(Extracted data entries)
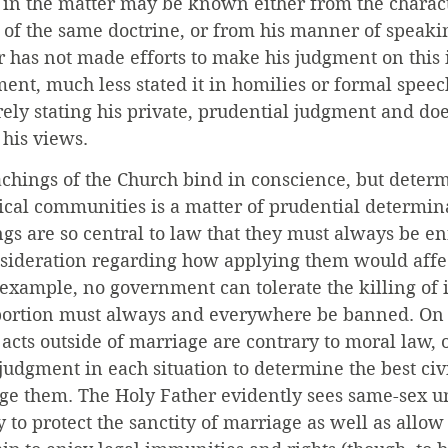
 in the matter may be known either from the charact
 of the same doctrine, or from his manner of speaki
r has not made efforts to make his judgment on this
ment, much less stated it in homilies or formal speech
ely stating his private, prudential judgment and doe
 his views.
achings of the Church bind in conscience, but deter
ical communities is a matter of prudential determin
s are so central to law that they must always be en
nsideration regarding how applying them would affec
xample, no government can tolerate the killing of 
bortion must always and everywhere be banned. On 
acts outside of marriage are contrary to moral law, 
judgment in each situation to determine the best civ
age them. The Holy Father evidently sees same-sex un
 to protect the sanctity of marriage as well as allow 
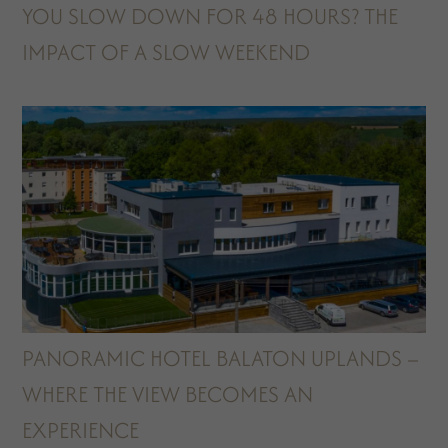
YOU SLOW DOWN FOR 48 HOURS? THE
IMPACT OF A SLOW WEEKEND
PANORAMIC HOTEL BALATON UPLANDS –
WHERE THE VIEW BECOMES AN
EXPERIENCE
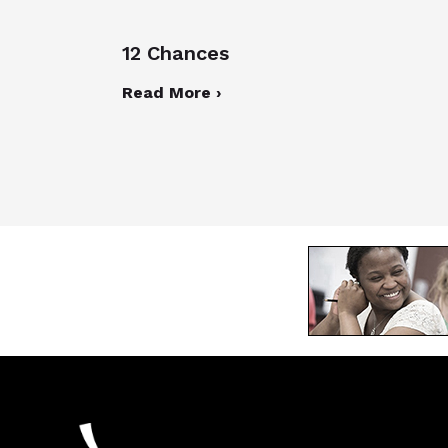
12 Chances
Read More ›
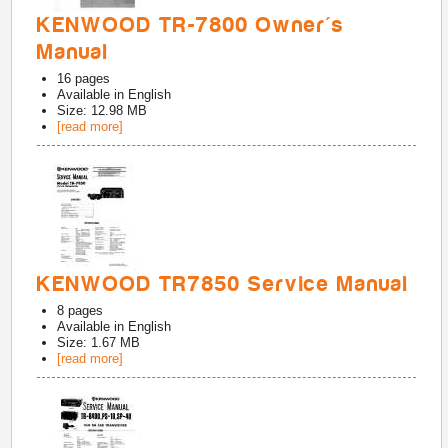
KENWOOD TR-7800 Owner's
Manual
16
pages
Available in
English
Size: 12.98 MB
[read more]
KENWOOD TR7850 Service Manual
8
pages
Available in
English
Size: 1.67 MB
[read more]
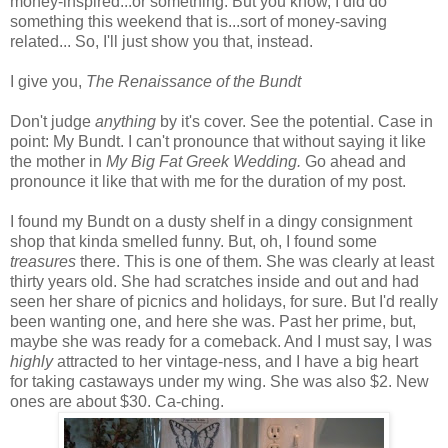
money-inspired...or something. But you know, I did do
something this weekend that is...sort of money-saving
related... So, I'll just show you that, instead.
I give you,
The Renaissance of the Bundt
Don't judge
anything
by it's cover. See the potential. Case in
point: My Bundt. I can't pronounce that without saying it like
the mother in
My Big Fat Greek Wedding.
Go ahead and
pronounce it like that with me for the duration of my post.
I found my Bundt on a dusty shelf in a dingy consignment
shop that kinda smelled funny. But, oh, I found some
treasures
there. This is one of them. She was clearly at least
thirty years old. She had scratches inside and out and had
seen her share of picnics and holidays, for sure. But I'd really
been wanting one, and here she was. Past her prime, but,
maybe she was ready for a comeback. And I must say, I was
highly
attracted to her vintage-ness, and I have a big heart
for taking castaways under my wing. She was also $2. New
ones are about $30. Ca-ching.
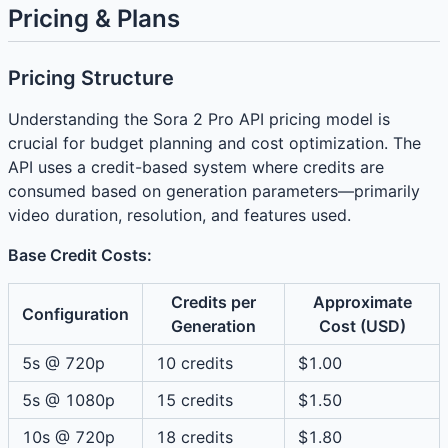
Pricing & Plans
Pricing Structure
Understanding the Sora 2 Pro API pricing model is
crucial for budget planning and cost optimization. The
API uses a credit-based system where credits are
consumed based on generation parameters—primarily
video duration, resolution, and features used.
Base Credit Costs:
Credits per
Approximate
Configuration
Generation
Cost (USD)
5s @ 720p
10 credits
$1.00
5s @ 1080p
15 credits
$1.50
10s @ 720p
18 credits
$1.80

§ What you need to do
Copy out the lines above from the line containing "YOU SLOW DOWN FOR 48 HOURS? THE" through the line containing "attracted to her", exactly, and keep the pictures out.

§ The completed task
YOU SLOW DOWN FOR 48 HOURS? THE
IMPACT OF A SLOW WEEKEND
PANORAMIC HOTEL BALATON UPLANDS –
WHERE THE VIEW BECOMES AN
EXPERIENCE
12 Chances
Read More ›
KENWOOD TR-7800 Owner's
Manual
16
pages
Available in
English
Size: 12.98 MB
[read more]
KENWOOD TR7850 Service Manual
8
pages
Available in
English
Size: 1.67 MB
[read more]
money-inspired...or something. But you know, I did do
something this weekend that is...sort of money-saving
related... So, I'll just show you that, instead.
I give you,
The Renaissance of the Bundt
Don't judge
anything
by it's cover. See the potential. Case in
point: My Bundt. I can't pronounce that without saying it like
the mother in
My Big Fat Greek Wedding.
Go ahead and
pronounce it like that with me for the duration of my post.
I found my Bundt on a dusty shelf in a dingy consignment
shop that kinda smelled funny. But, oh, I found some
treasures
there. This is one of them. She was clearly at least
thirty years old. She had scratches inside and out and had
seen her share of picnics and holidays, for sure. But I'd really
been wanting one, and here she was. Past her prime, but,
maybe she was ready for a comeback. And I must say, I was
highly
attracted to her vintage-ness, and I have a big heart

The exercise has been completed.